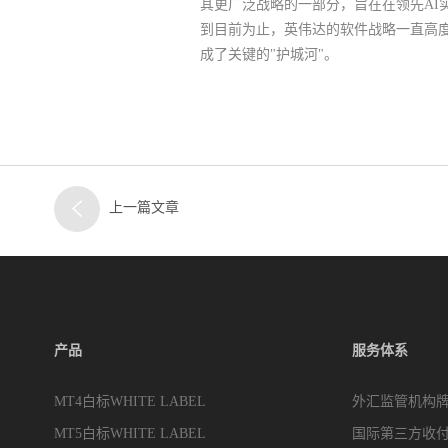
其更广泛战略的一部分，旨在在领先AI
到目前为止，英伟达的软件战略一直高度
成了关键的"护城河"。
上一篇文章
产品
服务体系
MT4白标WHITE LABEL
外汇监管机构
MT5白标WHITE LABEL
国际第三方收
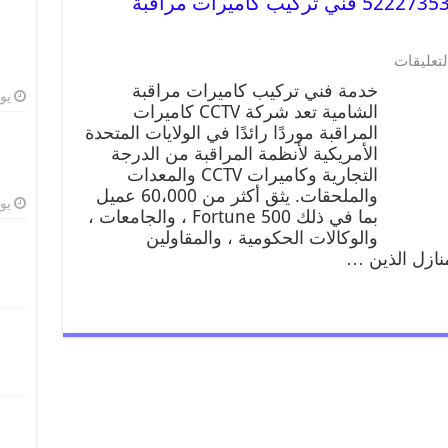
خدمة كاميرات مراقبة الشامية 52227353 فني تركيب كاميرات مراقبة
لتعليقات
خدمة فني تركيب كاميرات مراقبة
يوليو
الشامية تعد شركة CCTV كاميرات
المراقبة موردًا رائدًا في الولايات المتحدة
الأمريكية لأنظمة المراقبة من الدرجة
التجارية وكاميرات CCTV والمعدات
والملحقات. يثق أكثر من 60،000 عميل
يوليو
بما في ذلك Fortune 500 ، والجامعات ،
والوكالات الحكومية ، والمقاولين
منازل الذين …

+++

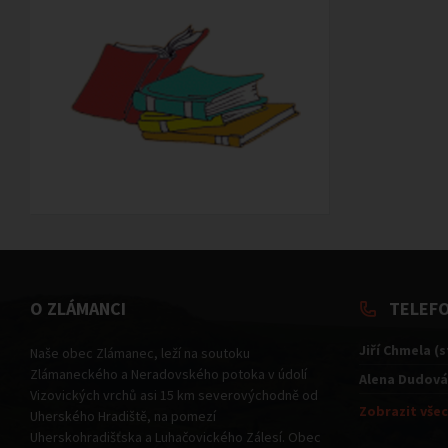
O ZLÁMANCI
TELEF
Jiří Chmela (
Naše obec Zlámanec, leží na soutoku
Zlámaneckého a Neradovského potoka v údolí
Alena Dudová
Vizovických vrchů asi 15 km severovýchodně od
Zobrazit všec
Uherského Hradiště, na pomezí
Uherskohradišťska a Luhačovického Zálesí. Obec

+++

◆ **TASK ITEM**
Transcribe the lines above between the line holding "بما في ذلك Fortune 500 ، والجامعات ،" and the line holding "منازل الذين …", inclusive, exactly as they stand and with nothing added.

◆ **ANSWER FOR THIS EXERCISE**
بما في ذلك Fortune 500 ، والجامعات ،
والوكالات الحكومية ، والمقاولين
منازل الذين …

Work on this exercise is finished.